Last semester, we introduced Media Computation into our Introduction to Programming course – this course is designed to teach fundamental programming concepts and problem solving and assumes no previous programming experience. After having heard such great things about Media Computation it seemed like the ideal context to trial it!
We had a lot of fun using the Media Computation approach – we spent a lot of time developing problem solving skills using image manipulation, building up experience in algorithm design and debugging, before moving on to spend a couple of weeks playing with sound. The way that we teach our introductory programming course relies a lot on collaborative and active learning – we only 1-2 lectures per week, and the rest of the time the students spend in led workshops, or in practical sessions. The workshops are the key teaching opportunity, where the students progress through a sequence of demonstration and worked examples, interspersed with individual and small group activities. Adopting a new teaching approach meant completely rebuilding all of these sessions, and trying to identify a good sequence of lecture examples -> worked example & demonstration, followed by good problems that could be solved as a group and those that could be tackled individually.
I think the Media Computation approach worked very well in this context though – the more complex problem solving processes that image manipulations required meant that they worked well for group problem solving, and because the problems are not artificial and simplistic, it was easier to set problems that had multiple solutions, and that the students were genuinely interested in sharing.
Here are some of the positive things that I noticed in using Media Computation:
- The students were generally very engaged with the context – they really liked working with images, and could easily understand what the problem was that we were getting them to solve. It was easier for them to formulate a natural language algorithm for their solution as they could understand the context.
- Because they are working with 2-D arrays (images), the solutions are not necessarily that easy, and so without having to introduce a complex context, or multiple contexts, they were tackling very complex algorithms. Because of this, we had a genuine need to discuss and introduce problem solving processes.
- The students didn’t really like working with Jython as it was very slow, but this had an unintended consequence, in that they became aware of the efficiency of their algorithms. I don’t think I have ever taught a first year course where students introduced efficiency as a discussion point on their own initiative. However, when working with their own images, which could sometimes be huge, they had to start thinking about whether there was a better way of solving their problems. I think this was a big win.
And there were also some things that didn’t work so well (which were mostly in our implementation rather than inherent in the approach!):
- Some students really didn’t like working with images. They found Jython painful and wanted something more “vanilla”.

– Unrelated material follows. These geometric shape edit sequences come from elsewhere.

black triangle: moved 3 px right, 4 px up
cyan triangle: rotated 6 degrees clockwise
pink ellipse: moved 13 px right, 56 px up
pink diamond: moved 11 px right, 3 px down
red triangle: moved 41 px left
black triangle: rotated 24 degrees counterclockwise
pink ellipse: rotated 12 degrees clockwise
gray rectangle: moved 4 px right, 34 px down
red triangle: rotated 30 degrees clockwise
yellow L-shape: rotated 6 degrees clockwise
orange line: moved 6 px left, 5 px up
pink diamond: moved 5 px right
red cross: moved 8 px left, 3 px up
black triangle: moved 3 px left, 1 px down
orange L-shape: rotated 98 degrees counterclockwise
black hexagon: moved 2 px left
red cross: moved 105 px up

- We had a small amount of backlash about adopting a technique that had been developed elsewhere – this is an interesting issue and one that I think we will see more of as we are encouraged to use resources and materials developed elsewhere. We have had this occur before in courses – students complaining because they want a “UoA” education, not an education from “UoX”. I can see some of what they are saying, but to me, it translates into thinking that the content of the course is the value, where as it is the time you spend with your lecturers, and the discussions and problem solving skills they share with you that are really the value. It is the interpretation, the extra discussion and depth that extends beyond the provision of content.
- We had an interesting issue in terms of being able to understand programming constructs independently of their context. To give an example, the students learnt how to use iteration by using for loops to process image pixels and then moved on to using for loops to process samples in a sound object. At that point, it became very clear that the students had identified the for loop as something specifically designed for dealing with images, and they developed interesting mental models of iteration as a process explicitly connected with image structures. We then introduced some more generic examples to help promote the idea of iteration as an idea on its own, and gave them several exercises to help them apply iteration in different contexts.

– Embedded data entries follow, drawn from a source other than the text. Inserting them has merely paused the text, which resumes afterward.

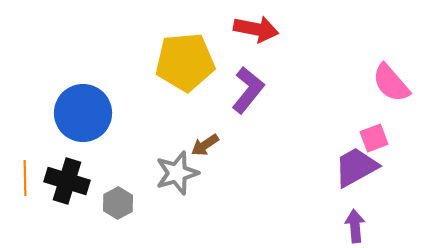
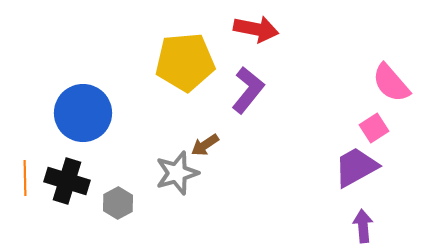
pink square: moved 10 px up; rotated 12 degrees counterclockwise
purple arrow: moved 8 px right
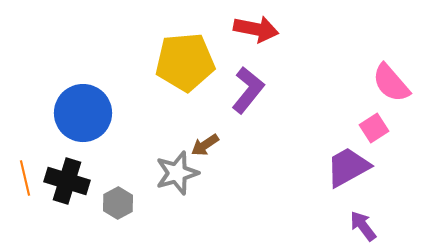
purple trapezoid: moved 8 px left
orange line: rotated 12 degrees counterclockwise
purple arrow: rotated 32 degrees counterclockwise
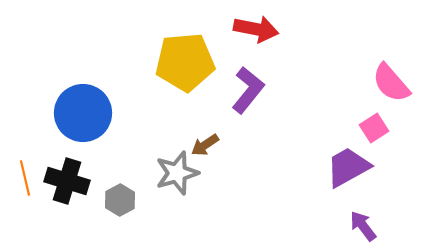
gray hexagon: moved 2 px right, 3 px up
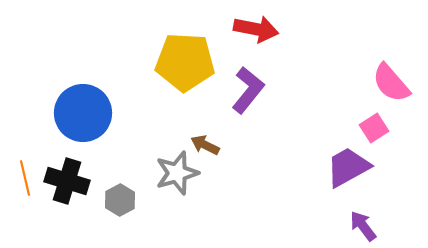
yellow pentagon: rotated 8 degrees clockwise
brown arrow: rotated 60 degrees clockwise
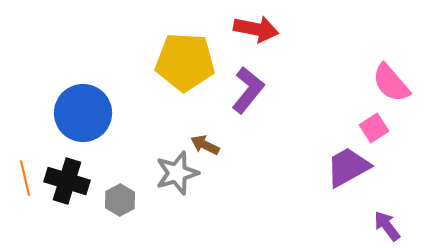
purple arrow: moved 24 px right
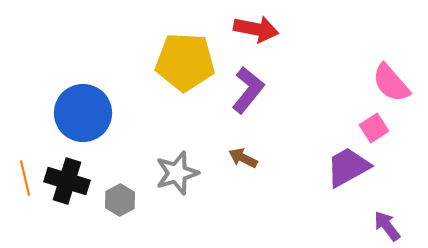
brown arrow: moved 38 px right, 13 px down
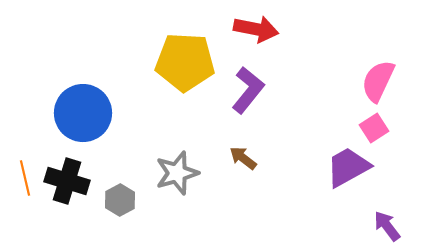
pink semicircle: moved 13 px left, 2 px up; rotated 66 degrees clockwise
brown arrow: rotated 12 degrees clockwise
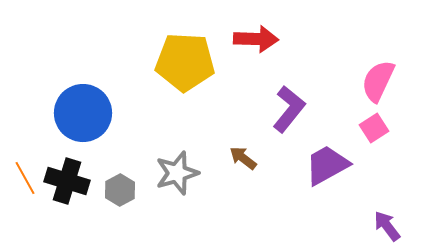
red arrow: moved 10 px down; rotated 9 degrees counterclockwise
purple L-shape: moved 41 px right, 19 px down
purple trapezoid: moved 21 px left, 2 px up
orange line: rotated 16 degrees counterclockwise
gray hexagon: moved 10 px up
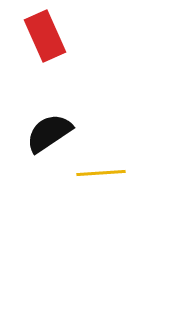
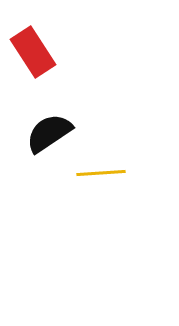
red rectangle: moved 12 px left, 16 px down; rotated 9 degrees counterclockwise
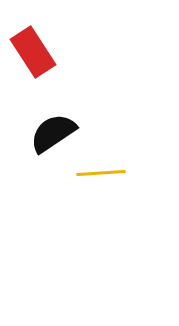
black semicircle: moved 4 px right
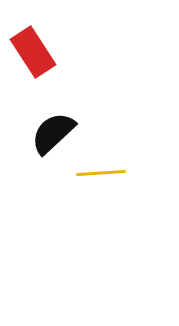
black semicircle: rotated 9 degrees counterclockwise
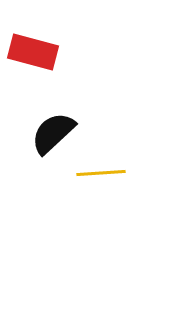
red rectangle: rotated 42 degrees counterclockwise
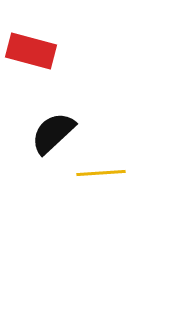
red rectangle: moved 2 px left, 1 px up
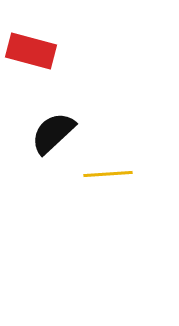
yellow line: moved 7 px right, 1 px down
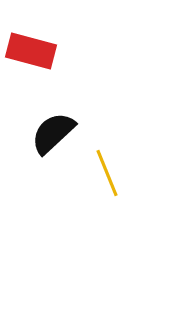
yellow line: moved 1 px left, 1 px up; rotated 72 degrees clockwise
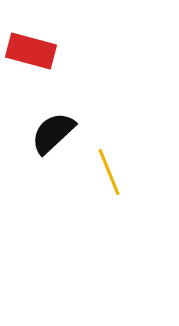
yellow line: moved 2 px right, 1 px up
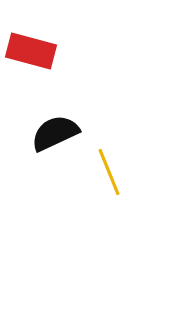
black semicircle: moved 2 px right; rotated 18 degrees clockwise
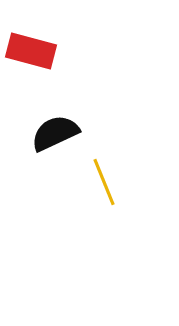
yellow line: moved 5 px left, 10 px down
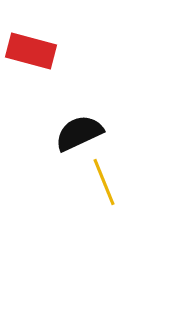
black semicircle: moved 24 px right
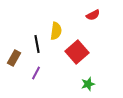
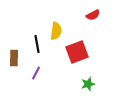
red square: rotated 20 degrees clockwise
brown rectangle: rotated 28 degrees counterclockwise
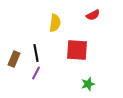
yellow semicircle: moved 1 px left, 8 px up
black line: moved 1 px left, 9 px down
red square: moved 2 px up; rotated 25 degrees clockwise
brown rectangle: moved 1 px down; rotated 21 degrees clockwise
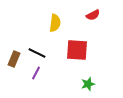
black line: moved 1 px right; rotated 54 degrees counterclockwise
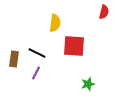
red semicircle: moved 11 px right, 3 px up; rotated 48 degrees counterclockwise
red square: moved 3 px left, 4 px up
brown rectangle: rotated 14 degrees counterclockwise
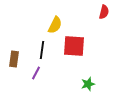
yellow semicircle: moved 2 px down; rotated 18 degrees clockwise
black line: moved 5 px right, 3 px up; rotated 72 degrees clockwise
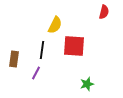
green star: moved 1 px left
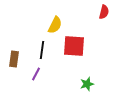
purple line: moved 1 px down
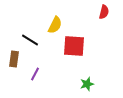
black line: moved 12 px left, 10 px up; rotated 66 degrees counterclockwise
purple line: moved 1 px left
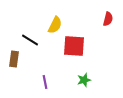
red semicircle: moved 4 px right, 7 px down
purple line: moved 10 px right, 8 px down; rotated 40 degrees counterclockwise
green star: moved 3 px left, 4 px up
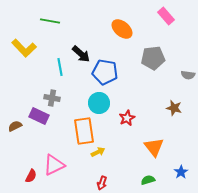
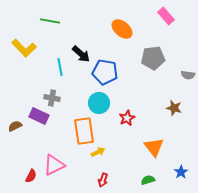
red arrow: moved 1 px right, 3 px up
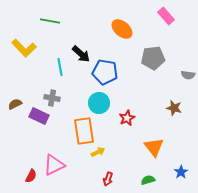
brown semicircle: moved 22 px up
red arrow: moved 5 px right, 1 px up
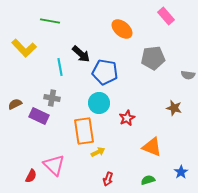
orange triangle: moved 2 px left; rotated 30 degrees counterclockwise
pink triangle: rotated 50 degrees counterclockwise
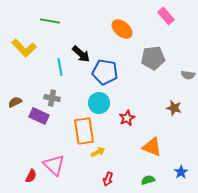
brown semicircle: moved 2 px up
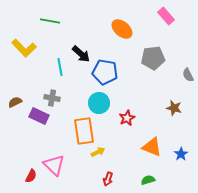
gray semicircle: rotated 56 degrees clockwise
blue star: moved 18 px up
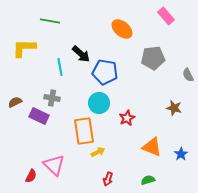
yellow L-shape: rotated 135 degrees clockwise
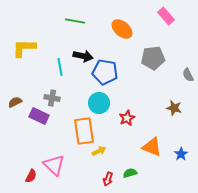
green line: moved 25 px right
black arrow: moved 2 px right, 2 px down; rotated 30 degrees counterclockwise
yellow arrow: moved 1 px right, 1 px up
green semicircle: moved 18 px left, 7 px up
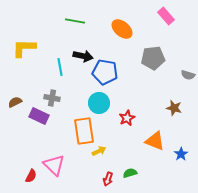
gray semicircle: rotated 48 degrees counterclockwise
orange triangle: moved 3 px right, 6 px up
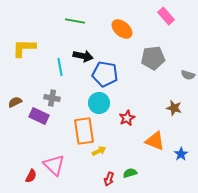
blue pentagon: moved 2 px down
red arrow: moved 1 px right
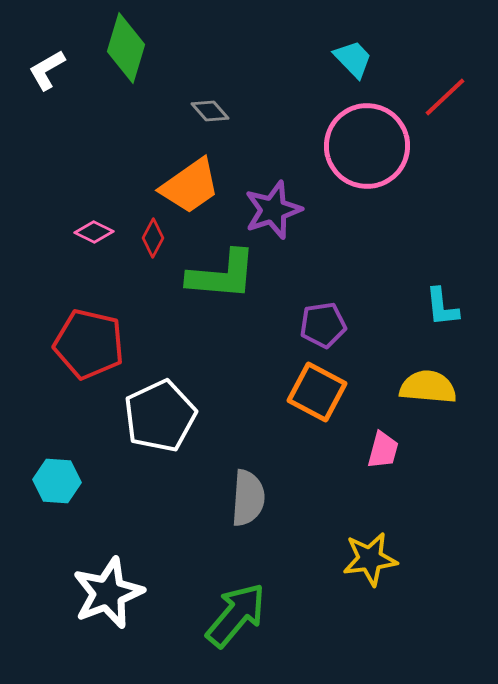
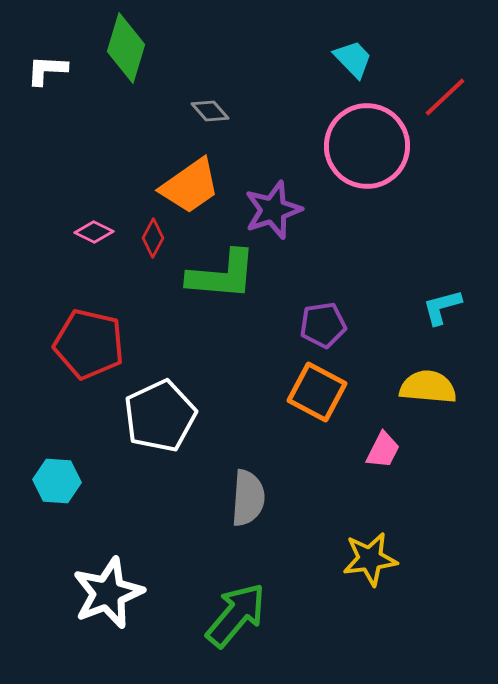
white L-shape: rotated 33 degrees clockwise
cyan L-shape: rotated 81 degrees clockwise
pink trapezoid: rotated 12 degrees clockwise
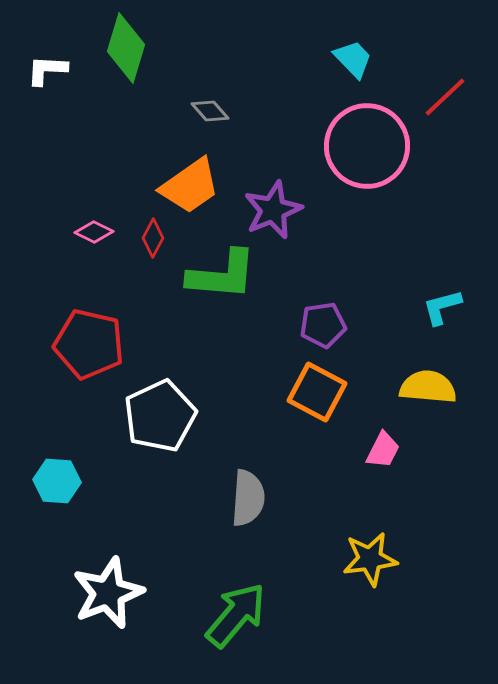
purple star: rotated 4 degrees counterclockwise
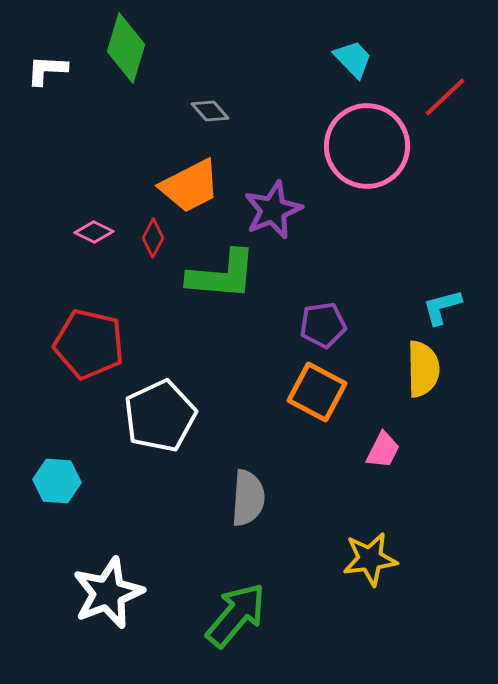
orange trapezoid: rotated 8 degrees clockwise
yellow semicircle: moved 5 px left, 18 px up; rotated 84 degrees clockwise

This last point was the most concerning for us, as we hadn’t really used an approach that had such an engaging context before and we hadn’t expected the context to thread through so much of their understanding of the basic programming ideas. Although we had certainly introduced iteration (and for loops) as generic ideas, the focus on applying them so much in terms of images negated that and reinforced the wrong mental model that iteration was purely about images. This time through, we are introducing more generic application exercises from the beginning which I hope will address some of that.
Although – this was interesting as it made me think about Piaget, and the views of understanding something within a specific context from a concrete example, before moving on to be able to understand the concept in different contexts. Was this something inherent in this approach, or was it a result of us leaving it too long before we introduced enough generic examples. Did we encourage the wrong mental model?
So overall, a very good experience, with a few improvements necessary and adjustments to make everything run more smoothly. I’m interested to see how it goes!